Retype exactly, and only, the lines from the one that contains "Обслуживание в праздничные д" through the final line of the entries.
=-=-=-=-=
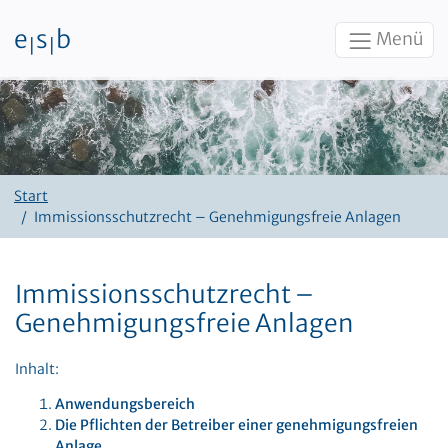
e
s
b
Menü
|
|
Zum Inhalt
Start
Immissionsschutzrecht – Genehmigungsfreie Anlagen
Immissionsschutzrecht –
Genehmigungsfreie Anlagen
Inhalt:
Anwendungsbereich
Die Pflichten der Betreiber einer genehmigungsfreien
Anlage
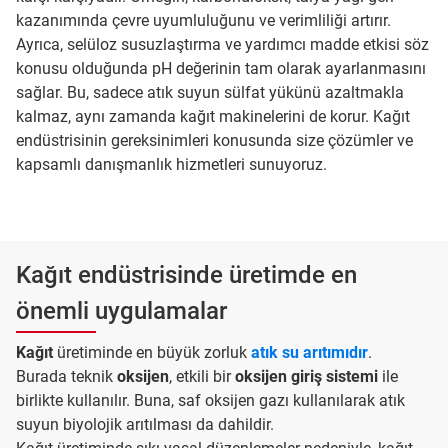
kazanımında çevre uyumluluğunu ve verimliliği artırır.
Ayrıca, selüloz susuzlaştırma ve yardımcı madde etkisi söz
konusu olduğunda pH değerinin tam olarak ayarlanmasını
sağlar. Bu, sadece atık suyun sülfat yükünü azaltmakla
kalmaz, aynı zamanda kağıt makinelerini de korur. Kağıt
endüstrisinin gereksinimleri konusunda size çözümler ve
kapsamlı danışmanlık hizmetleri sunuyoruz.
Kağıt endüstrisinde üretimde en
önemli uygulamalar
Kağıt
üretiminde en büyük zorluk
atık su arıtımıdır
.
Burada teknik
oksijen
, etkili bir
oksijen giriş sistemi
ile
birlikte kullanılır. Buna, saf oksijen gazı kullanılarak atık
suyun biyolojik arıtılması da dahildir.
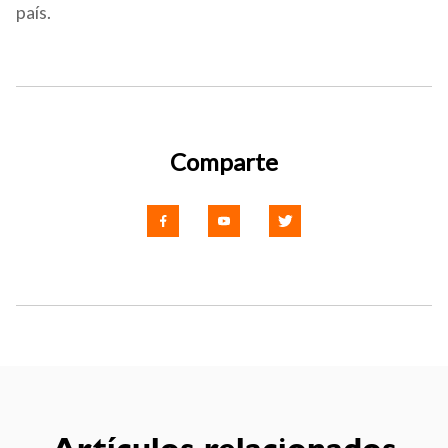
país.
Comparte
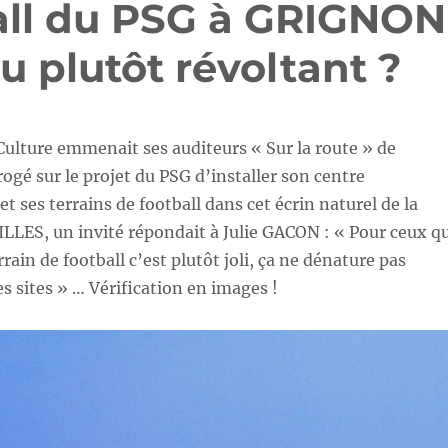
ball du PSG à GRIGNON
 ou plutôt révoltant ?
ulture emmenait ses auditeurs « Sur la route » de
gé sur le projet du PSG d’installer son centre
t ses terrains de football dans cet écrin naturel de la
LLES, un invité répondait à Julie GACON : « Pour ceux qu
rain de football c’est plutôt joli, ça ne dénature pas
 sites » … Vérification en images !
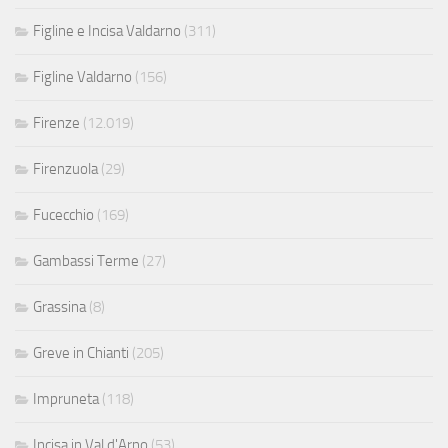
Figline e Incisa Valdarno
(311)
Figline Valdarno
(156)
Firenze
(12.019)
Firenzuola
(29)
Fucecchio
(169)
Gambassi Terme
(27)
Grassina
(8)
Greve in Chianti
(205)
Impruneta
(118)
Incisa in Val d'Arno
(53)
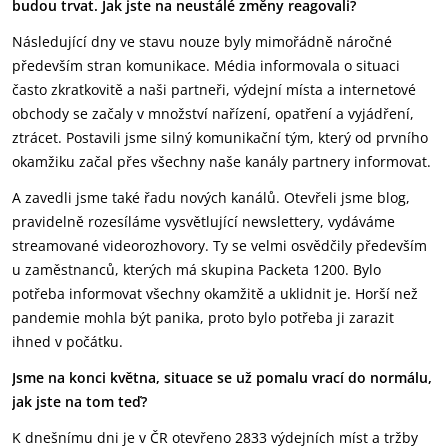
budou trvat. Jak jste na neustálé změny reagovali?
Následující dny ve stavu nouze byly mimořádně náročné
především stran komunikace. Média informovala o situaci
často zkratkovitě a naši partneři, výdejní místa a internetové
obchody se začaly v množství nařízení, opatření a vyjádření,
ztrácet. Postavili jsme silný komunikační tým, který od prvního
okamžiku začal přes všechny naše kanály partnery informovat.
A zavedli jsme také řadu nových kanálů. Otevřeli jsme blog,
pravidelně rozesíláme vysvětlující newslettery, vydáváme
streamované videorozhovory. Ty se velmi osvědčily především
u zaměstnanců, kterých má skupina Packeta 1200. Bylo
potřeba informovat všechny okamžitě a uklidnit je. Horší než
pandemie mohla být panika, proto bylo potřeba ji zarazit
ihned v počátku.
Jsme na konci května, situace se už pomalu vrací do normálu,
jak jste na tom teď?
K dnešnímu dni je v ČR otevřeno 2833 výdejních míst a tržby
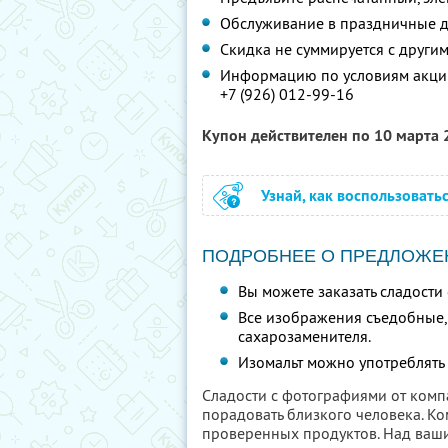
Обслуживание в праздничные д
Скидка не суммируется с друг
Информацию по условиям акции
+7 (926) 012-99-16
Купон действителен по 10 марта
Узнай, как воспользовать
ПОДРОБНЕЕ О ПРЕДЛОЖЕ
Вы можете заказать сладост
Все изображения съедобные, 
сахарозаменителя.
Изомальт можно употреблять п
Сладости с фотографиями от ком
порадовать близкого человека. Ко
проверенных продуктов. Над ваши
=-=-=-=-=
### Reply
Обслуживание в праздничные д
Скидка не суммируется с друг
Информацию по условиям акции
+7 (926) 012-99-16
Купон действителен по 10 марта
Узнай, как воспользовать
ПОДРОБНЕЕ О ПРЕДЛОЖЕ
Вы можете заказать сладост
Все изображения съедобные, 
сахарозаменителя.
Изомальт можно употреблять п
Сладости с фотографиями от ком
порадовать близкого человека. Ко
проверенных продуктов. Над ваши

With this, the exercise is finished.